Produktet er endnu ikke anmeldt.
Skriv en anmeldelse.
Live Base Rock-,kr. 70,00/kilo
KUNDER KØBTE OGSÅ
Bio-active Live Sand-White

+++++

### [Task instructions]
May I have the entries returned exactly, with every line in place?

### [Result for this exercise]
Produktet er endnu ikke anmeldt.
Skriv en anmeldelse.
Live Base Rock-,kr. 70,00/kilo
KUNDER KØBTE OGSÅ
Bio-active Live Sand-White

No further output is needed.